Excursus: Helsinki District Court, 1984

The courthouse.

Nearly four decades ago, fellow law student Eero Hyvönen and I put together a photojournalistic report on the Helsinki District Court for our student law society magazine. Eero was (and still is) an excellent writer, and he would later become a well-known journalist rather than a practicing lawyer. I was (and still am) an okay dilettante photographer. Whatever I may have lacked in camera and darkroom technique, I would compensate for with the enthusiasm.

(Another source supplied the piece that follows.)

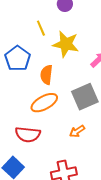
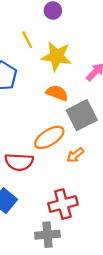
orange semicircle: (46, 75) -> (57, 93), moved, turned 108
orange ellipse: (44, 103) -> (49, 137), moved

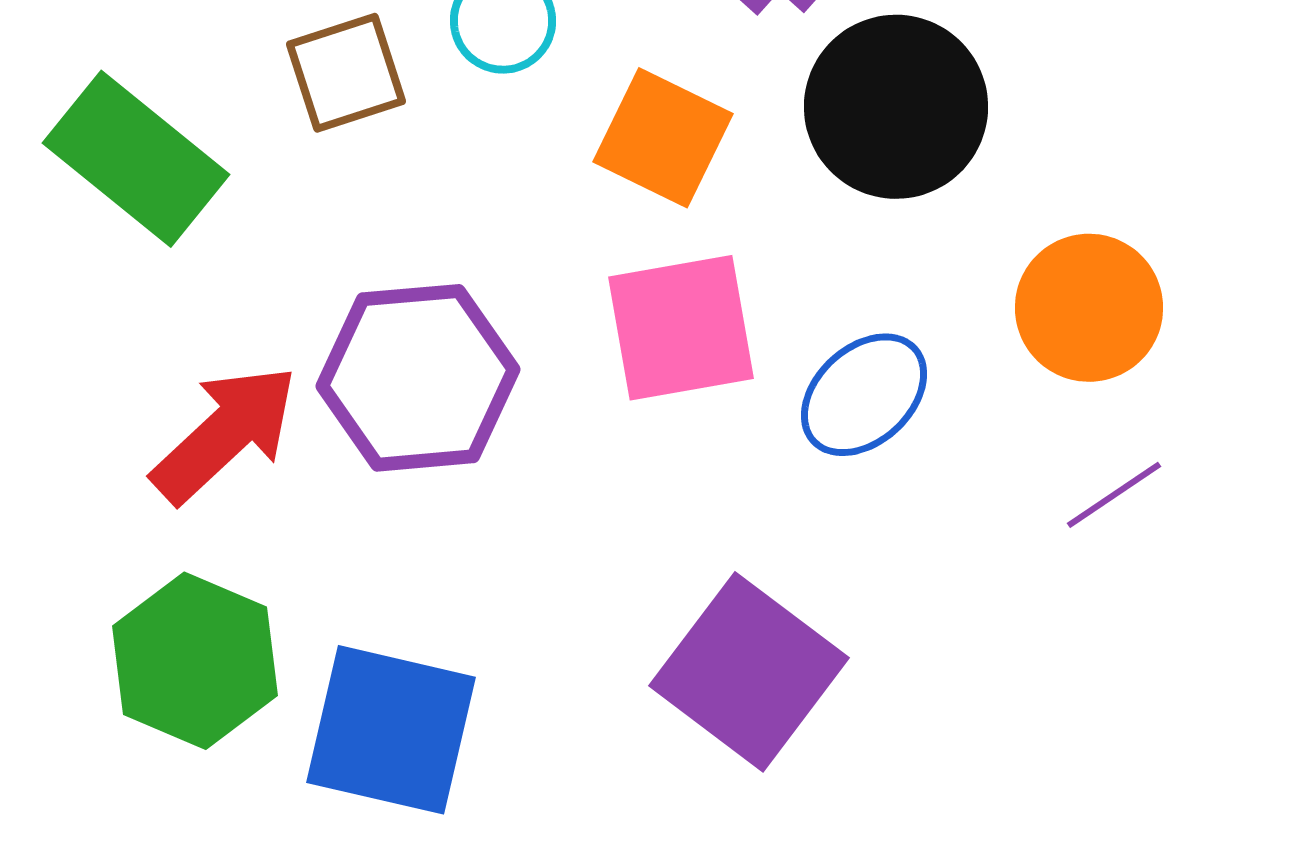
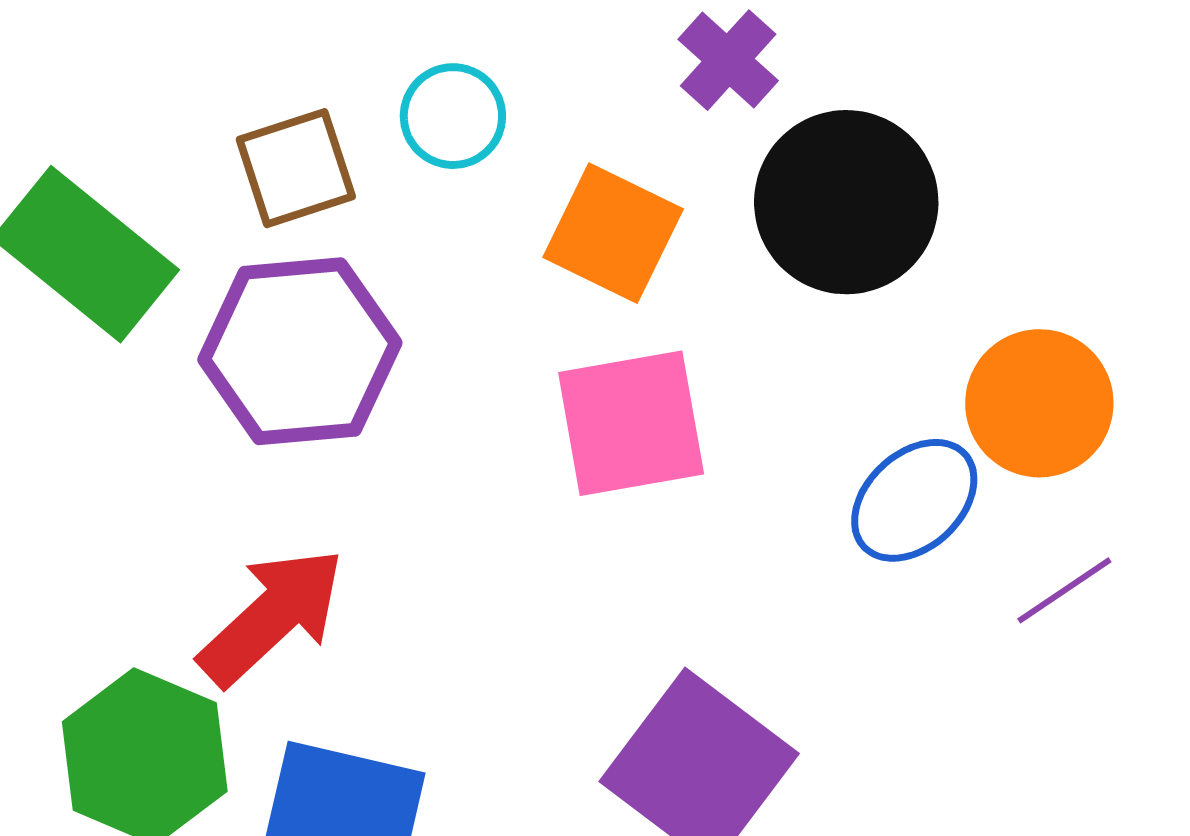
purple hexagon: (418, 378) -> (300, 351), moved
blue ellipse: (864, 395) -> (914, 500), moved
red arrow: (225, 434) -> (272, 616), moved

The reason for our report was that the court would soon be moved from its then existing premises on Senate Square in central Helsinki to a new office building in Pasila further away. We wanted to capture the ‘vanishing District Court’, as we named our report. The court had occupied the neoclassical ‘Empire style’ Bock building on the southeastern corner of the square since the beginning of the 20th century. But by that time, the court’s judicial activities had expanded to such an extent that even though Bock remained the court’s judicial hub and main symbol, satellite courtrooms had appeared in neighbouring buildings in the same block, and office space had been rented in other city districts not too far away, and even in western and eastern parts of the city that already required means of transportation.

The journalist.

Despite its seemingly beautiful facade, the courthouse was not only small and impractical. It was also dirty and run down. Nevertheless, I remember how the people who worked there insisted that they would always prefer the ‘piss stenched’ toilets and corridors of the old courthouse to the characterless new office building that, at the time, was being publicly hailed as a ‘palace of justice’. In the early summer of 1984 a few months after our report, the Helsinki District Court moved to its new ‘palatial’ premises in Pasila. The court has subsequently moved to its current location in Salmisaari west of the city centre in 2004 leaving the Pasila ‘palace’ to the police.

The photographer.

I remember being mainly interested in the people that made up the judicial world of the court: the judges and their assistants, the prosecutors and the bailiffs, the typists and the archivists, the attorneys and their clients, the lay persons who had been summoned to answer for what they had done or to give testimony, and so forth. Everyone was asked for consent before any photographs were taken. But I realise how much times have changed. I haven’t included pictures of people who seem to be shying away from the camera, or of the alcoholics who were escaping from the bitter winter cold in the stairway. I’ve also excluded images of the witty teenagers that we met at the juvenile court who were, perhaps, a bit too eager to pose for me but without fully realising how badly that pose might turn out for them. So if you recognise yourself or a family member in the photographs and you would like the photograph to be taken down, you can email me by clicking here.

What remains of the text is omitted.